Now anyone who watched Celtic beat Rangers 1-0 on Saturday is wondering what the hell I’m on about just now. I’ve claimed Celtic try and play pretty football whilst Rangers’ manager embraces ideas from the Big Book of Soccer Tactics published 1972. The match at the weekend was little more than an arduous scrap which the Celts claimed by the odd goal. Well Rangers started this fight, but it’s Celtic who are going to end it. Back in mid-nineties the late Celtic manager Tommy Burns would repeatedly line-up his side against Smith’s Rangers, intending to play them at football and then lose. It was frustrating. Gordon Strachan isn’t repeating that mistake — he’s adapted Celtic’s squad so that when others want to reduce a game to brawl Celtic are the side who will win it.

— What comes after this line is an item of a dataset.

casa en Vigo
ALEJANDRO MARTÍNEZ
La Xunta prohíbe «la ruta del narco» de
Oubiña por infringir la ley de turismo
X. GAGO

It’s interesting when contrasting the players in the opposing midfields. Rangers have the swaggering over-weight presence of Charlie Adams on the left of midfield. A player with a talented left-peg but the aura of guy who thinks he’s “made it” because he plays for Rangers. The reality check for this young man will come when Rangers imminently release him and he tumbles down the football ladder. Celtic’s Barry Robson is essentially Charlie Adam plus ten years. Robson was let go by Rangers and he did indeed fall down the football ladder, at one point plying his trade for Forfar, but Celtic’s fiery red-head had the drive to get back to the top. He’s too slow and this is exposed when Celtic play in Europe — but there is no player in football who I’d rather have going into a 50-50 challenge for my side. Maybe in a decade Charlie Adam will return to the top of Scottish football having turned his career around a la Robson. I wouldn’t bet on it though.

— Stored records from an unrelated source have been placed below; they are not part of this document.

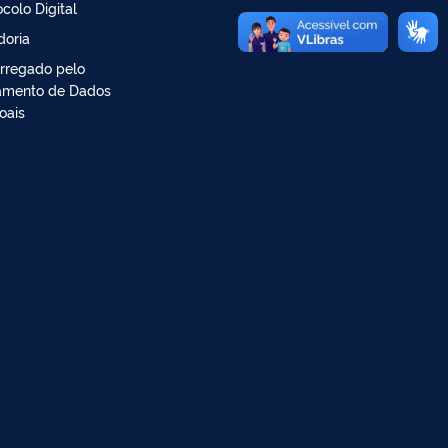
ocolo Digital
doria
rregado pelo
amento de Dados
oais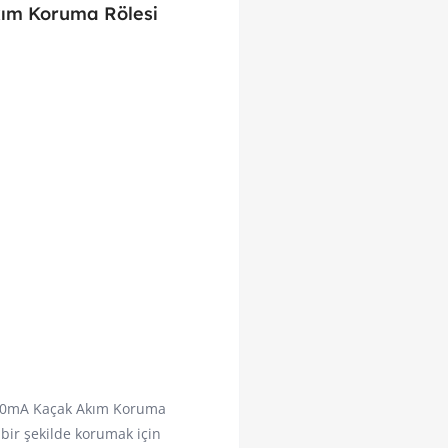
ım Koruma Rölesi
30mA Kaçak Akım Koruma
r bir şekilde korumak için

Paul Hartley’s late flourishing career is not unlike Robson’s. Odd that one of Hartley’s contemporaries from youth football lines up against him for Rangers, Barry Ferguson. Ferguson has had an entire career protected by the Scottish media from any criticism. But now his best days are behind him. Hartley had to earn his right to sit at this table having previously grafted away at Hamilton, Morton and Raith amongst many others. Perhaps Barry Ferguson has become blasé about playing at the level and his drive has diminished. This certainly can’t be said about Robson and Hartley who seem to play with chips-on-their-shoulders. They may not have spent their whole careers as a champion — but they certainly want to end it as one. Neither of these two hot-heads would be in my own Celtic starting eleven, but if Rangers are going to reduce these games to scraps then I’m more than happy for Gordon Strachan to send out our own hatchet-men and let them show our neighbours how it’s done.

Hopefully this weekend at home to Dundee United the Celts will return to being a football side. With Nakamura, Mizuno, McGeady, Brown and Crosas at our disposal we have the potential for a very clever and mobile midfield. But if opposing sides are going to try and ruin the game as a spectacle it’s good to know we can resort to plan B and give our rivals a bloody nose. Please excuse the racist quote but Sean Connery’s character says in The Untouchables; “Isn’t that just like a wop? Brings a knife to a gun fight”. Well Rangers better employ harder personel if they think they’re going to win any physical battles. Walter Smith better think of something cleverer than flying elbows and late tackles — because two can play that game.

But I’m happy. Celtic will be champions again this year and hopefully use the first half of 2009 to mould an even stronger side for next season. For the time being I’ll celebrate Celtic’s success — we earned it. Even if by doing so we’ve had to go against our own principles, at least we’ve got principles.